Astronomers say they've found "the most promising signs yet" of chemicals on a planet beyond our Solar System that could indicate the presence of life on its surface.
Using the James Webb Space Telescope, the team found a possible 'biosignature' – the potential fingerprint of life – within its atmosphere, although they say they're remaining "cautious", and that this isn't a confirmed detection.
The chemicals detected are the same as those produced by marine-dwelling organisms on Earth.
The team, led by the University of Cambridge in the UK, detected signs of dimethyl sulfide and dimethyl disulfide in the atmosphere of exoplanet K2-18b.
This planet orbits its star in the habitable zone (sometimes called the Goldilocks Zone), which is the region around a star in which an orbiting planet might have conditions suitable for the emergence of life, such as the ability for liquid water to exist on its surface.
K2-18b is 8.6 times as massive and 2.6 times as large as Earth and lies 124 lightyears away from our planet.
This isn't the first study of exoplanet K2-18b.
A 2023 study of K2-18b by the same team identified methane and carbon dioxide in the planet's atmosphere.
This in itself was a huge discovery: the first time carbon-based molecules had been found in the atmosphere of an exoplanet – a planet beyond our Solar System – in the habitable zone.
Astronomers say the 2023 results showed K2-18b could be a ‘Hycean’ planet, meaning a habitable world with a liquid ocean and a hydrogen-rich atmosphere.
That earlier study found a tantalising hint of dimethyl sulfide and dimethyl disulfide, but this latest study has made a more promising detection.
"We didn’t know for sure whether the signal we saw last time was due to DMS, but just the hint of it was exciting enough for us to have another look with JWST using a different instrument," says Professor Nikku Madhusudhan from Cambridge’s Institute of Astronomy, who led the research.
The team say that on Earth, dimethyl sulfide and dimethyl disulfide are only produced by life, mainly microbial life like phytoplankton we see in our oceans.
However, there could be another explanation for the detection of the chemical.
Another unknown chemical process could be the source of the molecules detected in K2-18b’s atmosphere.
Nevertheless, the team say "the results are the "strongest evidence yet" that life may exist on a planet outside our Solar System.
They say their observations have reached the ‘three-sigma’ level of statistical significance.
This means there's a 0.3% probability the detection occurred by chance.
And to reach the accepted level that would mean scientific discovery, observations would have to meet the five-sigma threshold.
In other words, there would need to be below a 0.00006% probability they occurred by chance.
How can scientists know what chemicals exist on a planet orbiting a star beyond our Solar System?
Key to analysing exoplanets' atmospheres is analysing the light from their host stars.

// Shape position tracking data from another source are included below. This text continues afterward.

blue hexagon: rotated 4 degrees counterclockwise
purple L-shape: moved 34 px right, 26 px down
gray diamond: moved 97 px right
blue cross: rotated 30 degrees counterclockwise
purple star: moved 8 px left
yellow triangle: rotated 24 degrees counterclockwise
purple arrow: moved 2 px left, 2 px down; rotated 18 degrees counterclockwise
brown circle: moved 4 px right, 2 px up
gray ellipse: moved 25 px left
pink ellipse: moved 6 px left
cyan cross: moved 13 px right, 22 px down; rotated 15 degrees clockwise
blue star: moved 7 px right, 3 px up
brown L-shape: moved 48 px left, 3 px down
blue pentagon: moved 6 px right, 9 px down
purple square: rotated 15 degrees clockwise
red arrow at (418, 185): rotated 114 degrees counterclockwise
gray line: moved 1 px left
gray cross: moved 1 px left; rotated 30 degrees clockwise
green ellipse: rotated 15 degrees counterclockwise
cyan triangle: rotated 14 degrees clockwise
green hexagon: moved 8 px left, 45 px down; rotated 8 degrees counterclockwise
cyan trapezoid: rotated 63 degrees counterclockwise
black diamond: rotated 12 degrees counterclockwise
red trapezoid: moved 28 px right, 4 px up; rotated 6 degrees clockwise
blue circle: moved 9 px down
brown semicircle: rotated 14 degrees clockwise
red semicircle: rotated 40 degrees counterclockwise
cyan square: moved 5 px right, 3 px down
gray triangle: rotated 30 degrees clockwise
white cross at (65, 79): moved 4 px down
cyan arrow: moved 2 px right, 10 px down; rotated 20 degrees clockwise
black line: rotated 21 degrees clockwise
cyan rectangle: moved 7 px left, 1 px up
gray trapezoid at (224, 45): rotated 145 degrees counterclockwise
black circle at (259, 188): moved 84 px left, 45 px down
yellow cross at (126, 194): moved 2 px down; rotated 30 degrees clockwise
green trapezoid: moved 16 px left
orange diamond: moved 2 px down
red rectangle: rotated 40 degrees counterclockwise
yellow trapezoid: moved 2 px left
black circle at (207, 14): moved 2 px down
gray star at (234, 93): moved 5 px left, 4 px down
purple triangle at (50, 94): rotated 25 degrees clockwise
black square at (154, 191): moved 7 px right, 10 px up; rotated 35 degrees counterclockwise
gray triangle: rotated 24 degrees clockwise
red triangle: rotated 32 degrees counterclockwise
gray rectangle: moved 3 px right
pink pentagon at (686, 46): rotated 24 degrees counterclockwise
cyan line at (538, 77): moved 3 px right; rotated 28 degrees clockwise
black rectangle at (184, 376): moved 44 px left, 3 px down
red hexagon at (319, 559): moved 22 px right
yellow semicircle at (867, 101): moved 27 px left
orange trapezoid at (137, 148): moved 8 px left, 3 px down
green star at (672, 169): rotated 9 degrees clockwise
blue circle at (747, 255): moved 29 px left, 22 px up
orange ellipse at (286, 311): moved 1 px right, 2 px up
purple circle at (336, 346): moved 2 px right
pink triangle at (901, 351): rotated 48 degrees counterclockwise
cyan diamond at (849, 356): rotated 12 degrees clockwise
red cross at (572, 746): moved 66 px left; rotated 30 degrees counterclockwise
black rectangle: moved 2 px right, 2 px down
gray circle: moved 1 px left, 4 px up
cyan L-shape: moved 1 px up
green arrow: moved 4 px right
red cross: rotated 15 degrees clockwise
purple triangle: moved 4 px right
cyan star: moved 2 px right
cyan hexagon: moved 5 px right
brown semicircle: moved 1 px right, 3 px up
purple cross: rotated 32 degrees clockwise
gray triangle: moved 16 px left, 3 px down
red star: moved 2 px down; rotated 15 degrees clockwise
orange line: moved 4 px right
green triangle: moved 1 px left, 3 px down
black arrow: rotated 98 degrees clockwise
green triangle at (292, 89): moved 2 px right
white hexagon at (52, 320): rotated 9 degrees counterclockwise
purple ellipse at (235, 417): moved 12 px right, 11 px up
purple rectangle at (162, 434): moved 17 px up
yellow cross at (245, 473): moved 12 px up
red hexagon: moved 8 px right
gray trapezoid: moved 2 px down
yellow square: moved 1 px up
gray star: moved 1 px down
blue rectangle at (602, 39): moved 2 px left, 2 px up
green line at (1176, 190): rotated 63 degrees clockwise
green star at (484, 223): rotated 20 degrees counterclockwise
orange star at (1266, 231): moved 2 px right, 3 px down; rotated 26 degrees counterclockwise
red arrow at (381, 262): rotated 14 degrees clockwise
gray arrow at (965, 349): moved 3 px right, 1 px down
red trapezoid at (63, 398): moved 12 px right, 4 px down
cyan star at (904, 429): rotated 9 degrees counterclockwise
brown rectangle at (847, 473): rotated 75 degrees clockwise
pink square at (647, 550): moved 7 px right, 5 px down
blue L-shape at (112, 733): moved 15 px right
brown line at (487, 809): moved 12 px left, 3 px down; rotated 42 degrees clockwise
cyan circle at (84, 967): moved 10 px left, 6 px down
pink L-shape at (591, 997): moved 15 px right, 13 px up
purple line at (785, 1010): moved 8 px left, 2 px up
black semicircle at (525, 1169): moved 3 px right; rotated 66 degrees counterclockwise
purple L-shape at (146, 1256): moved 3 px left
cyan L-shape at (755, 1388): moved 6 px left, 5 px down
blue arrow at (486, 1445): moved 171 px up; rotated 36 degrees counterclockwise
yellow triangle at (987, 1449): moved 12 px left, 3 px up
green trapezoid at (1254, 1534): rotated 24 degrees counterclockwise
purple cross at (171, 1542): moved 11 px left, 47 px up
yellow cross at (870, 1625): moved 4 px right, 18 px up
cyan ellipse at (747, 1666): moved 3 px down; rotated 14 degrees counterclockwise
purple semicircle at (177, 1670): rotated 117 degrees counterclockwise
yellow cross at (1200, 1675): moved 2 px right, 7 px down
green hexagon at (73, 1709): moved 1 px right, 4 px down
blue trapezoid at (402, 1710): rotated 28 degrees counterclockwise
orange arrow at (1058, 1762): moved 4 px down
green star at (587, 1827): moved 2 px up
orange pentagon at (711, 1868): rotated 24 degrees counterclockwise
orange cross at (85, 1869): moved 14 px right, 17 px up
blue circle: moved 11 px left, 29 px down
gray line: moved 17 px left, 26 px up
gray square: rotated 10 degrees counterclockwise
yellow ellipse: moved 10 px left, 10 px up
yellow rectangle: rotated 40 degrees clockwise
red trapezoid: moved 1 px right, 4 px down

As a planet passes in front of its host star from our perspective on Earth – known as a transit – light from that star passes through the planet's atmosphere.
That starlight picks up chemical fingerprints as it passes through the atmosphere, so astronomers can analyse the light to learn more about the atmosphere.
The tentative detection of dimethyl sulfide in 2023 was made using the James Webb Space Telescope's NIRISS (Near-Infrared Imager and Slitless Spectrograph) and NIRSpec (Near-Infrared Spectrograph) instruments.
This 2025 study used the Webb Telescope's MIRI (Mid-Infrared Instrument), which observes in a different wavelength of light, offering the team a new look at this intriguing world.
"This is an independent line of evidence, using a different instrument than we did before and a different wavelength range of light, where there is no overlap with the previous observations," says Madhusudhan.
"The signal came through strong and clear."
"It was an incredible realisation seeing the results emerge and remain consistent throughout the extensive independent analyses and robustness tests," says co-author Måns Holmberg, a researcher at the Space Telescope Science Institute in Baltimore, USA.
Does K2-18b have life?
The team say dimethyl sulfide and dimethyl disulfide are molecules from the same chemical family, and could be 'biosignatures'.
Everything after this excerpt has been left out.